Telling a story in detail means an investment of time beyond what would only result in a single chapter, which takes place over a few hours, or days, or even weeks. Some teach that a minimum of four weeks is required just for the research and development of the direction of a project, and I’m inclined to agree. A few weeks is enough to start to soak in more than just the superficial aesthetic of what a location or situation may have to offer.

Telling a long term story means being present for the changes and subtleties that can only be noticed by someone who has already put the initial work into covering the superficial elements, after which they are almost forced to look deeper and deeper beneath the surface. Where a short term envisioned photographer may for example photograph a still life of a pebble on a beach a long term storyteller will stay with that rock as it its eroded into sand, and then may track it back to the cliff or quarry it may have originally come from.

Going about such a documentation is a very involved process, one I think many would benefit from in order to offer intention and direction to their workflow.

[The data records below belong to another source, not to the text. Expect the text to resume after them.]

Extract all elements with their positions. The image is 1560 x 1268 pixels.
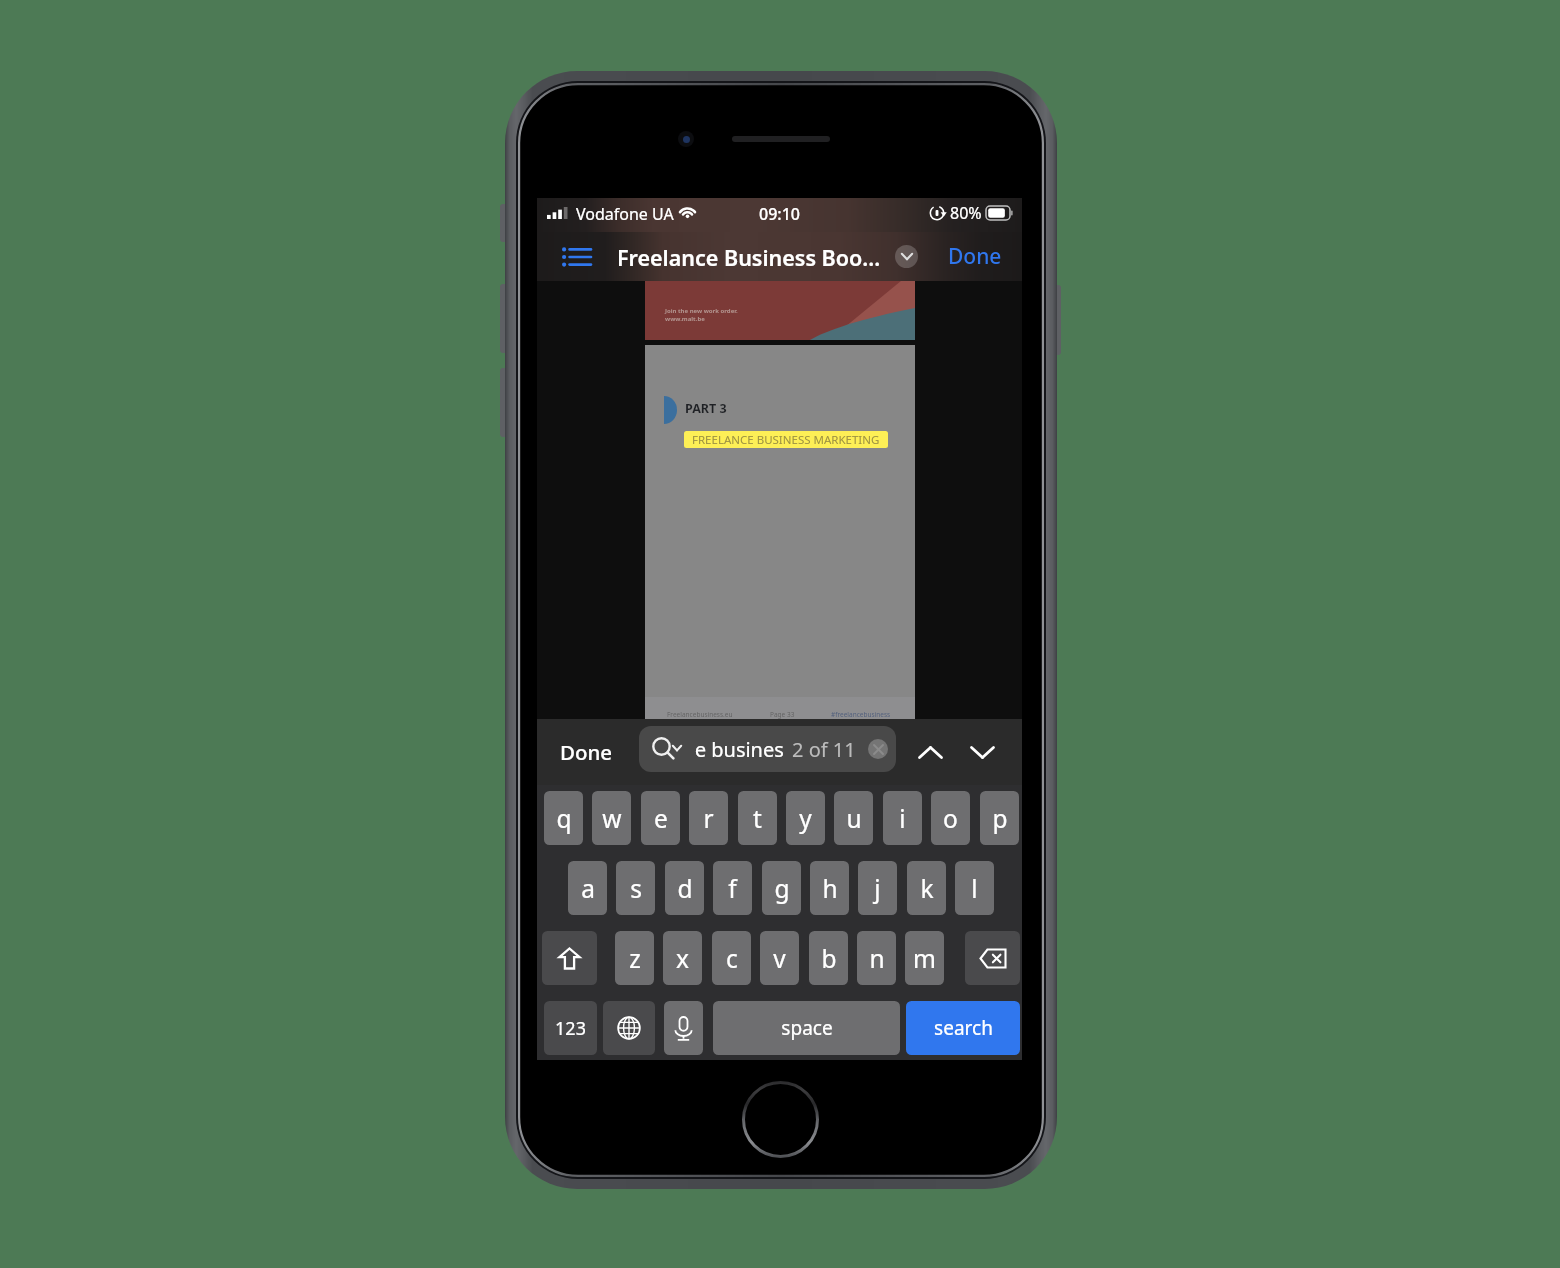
button[interactable]: t: [738, 791, 777, 845]
button[interactable]: m: [905, 931, 944, 985]
staticText: Done: [948, 242, 1002, 271]
button[interactable]: Dictate: [664, 1001, 703, 1055]
staticText: Join the new work order.: [665, 307, 738, 315]
staticText: Page 33: [770, 710, 795, 719]
staticText: r: [703, 802, 714, 835]
button[interactable]: Next result: [960, 730, 1004, 774]
button[interactable]: Show more: [888, 238, 925, 275]
staticText: e: [654, 802, 668, 835]
button[interactable]: j: [858, 861, 897, 915]
staticText: 2 of 11: [792, 736, 856, 763]
staticText: z: [629, 942, 641, 975]
staticText: g: [774, 872, 790, 905]
button[interactable]: x: [663, 931, 702, 985]
staticText: u: [846, 802, 862, 835]
staticText: #freelancebusiness: [831, 710, 891, 719]
staticText: i: [899, 802, 906, 835]
staticText: y: [799, 802, 812, 835]
button[interactable]: q: [544, 791, 583, 845]
staticText: Freelance Business Boo...: [617, 243, 881, 272]
staticText: PART 3: [685, 400, 727, 417]
staticText: f: [728, 872, 737, 905]
staticText: b: [821, 942, 837, 975]
button[interactable]: Done: [537, 719, 637, 785]
button[interactable]: u: [834, 791, 873, 845]
button[interactable]: c: [712, 931, 751, 985]
staticText: е busines: [695, 736, 784, 763]
staticText: l: [971, 872, 978, 905]
staticText: 09:10: [759, 203, 800, 225]
staticText: Freelancebusiness.eu: [667, 710, 733, 719]
staticText: FREELANCE BUSINESS MARKETING: [692, 432, 880, 448]
staticText: d: [677, 872, 693, 905]
button[interactable]: search: [906, 1001, 1020, 1055]
staticText: w: [602, 802, 622, 835]
staticText: c: [726, 942, 738, 975]
button[interactable]: y: [786, 791, 825, 845]
button[interactable]: g: [762, 861, 801, 915]
button[interactable]: 123: [544, 1001, 597, 1055]
button[interactable]: d: [665, 861, 704, 915]
button[interactable]: i: [883, 791, 922, 845]
button[interactable]: Clear search: [868, 739, 888, 759]
button[interactable]: n: [857, 931, 896, 985]
button[interactable]: s: [616, 861, 655, 915]
button[interactable]: Shift: [542, 931, 597, 985]
staticText: o: [943, 802, 958, 835]
button[interactable]: e: [641, 791, 680, 845]
staticText: s: [630, 872, 642, 905]
button[interactable]: f: [713, 861, 752, 915]
staticText: j: [874, 872, 881, 905]
button[interactable]: w: [592, 791, 631, 845]
button[interactable]: Change keyboard: [603, 1001, 655, 1055]
button[interactable]: k: [907, 861, 946, 915]
staticText: h: [822, 872, 838, 905]
staticText: n: [869, 942, 885, 975]
button[interactable]: z: [615, 931, 654, 985]
staticText: m: [913, 942, 936, 975]
staticText: a: [581, 872, 595, 905]
staticText: 123: [555, 1016, 586, 1041]
staticText: x: [676, 942, 689, 975]
staticText: Done: [560, 738, 613, 766]
staticText: search: [934, 1015, 993, 1041]
staticText: www.malt.be: [665, 315, 705, 323]
button[interactable]: b: [809, 931, 848, 985]
staticText: space: [781, 1015, 833, 1041]
staticText: p: [992, 802, 1008, 835]
button[interactable]: space: [713, 1001, 900, 1055]
button[interactable]: l: [955, 861, 994, 915]
staticText: v: [773, 942, 786, 975]
staticText: k: [920, 872, 934, 905]
button[interactable]: Done: [928, 232, 1022, 281]
staticText: Vodafone UA: [576, 203, 674, 225]
staticText: t: [753, 802, 762, 835]
button[interactable]: Table of contents: [549, 232, 597, 281]
button[interactable]: Previous result: [908, 730, 952, 774]
button[interactable]: v: [760, 931, 799, 985]
staticText: 80%: [950, 202, 982, 224]
button[interactable]: е busines: [639, 726, 896, 772]
button[interactable]: r: [689, 791, 728, 845]
button[interactable]: h: [810, 861, 849, 915]
button[interactable]: p: [980, 791, 1019, 845]
button[interactable]: Backspace: [965, 931, 1020, 985]
staticText: q: [556, 802, 572, 835]
button[interactable]: o: [931, 791, 970, 845]
button[interactable]: a: [568, 861, 607, 915]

The motivation to fill out gaps in stories I am working on is a much stronger force than any drive I may have felt with my more general street work, which I now consider to be a kind of “B-Roll” which offers context to the grounded pivotal images around which the rest of the project orbits.

The first step is possibly the hardest and requires the most ambiguous and personal connotations: the idea itself. It is hard to offer advice on how to find an idea to turn into a story because if I tell people aspects of how I do it they tend to follow those as guidelines rather than figuring it out for themselves. I suggest starting locally when practicing; find interesting aspects of your own life or the lives around you and apply yourself to those. Beyond this, if you exist within subcultures in media, music, religion, food, painting, any lifestyle involving something that you are already spending time on.

Photograph things that are already interesting and important to you and you will cultivate the ability to apply that practice outwards into more intricate and distinct stories. I’ve said before that close to no (recent) parent needs to be told what to photograph, their dedication is already their child and they will naturally involve a camera in that devotion if they are a practitioner. It is more simple than most people think, and this can present illusions to those who want something with more perceived layers or substance. Those are already there, it just takes investigation and trial and error in order to find an angle that flows into a narrative.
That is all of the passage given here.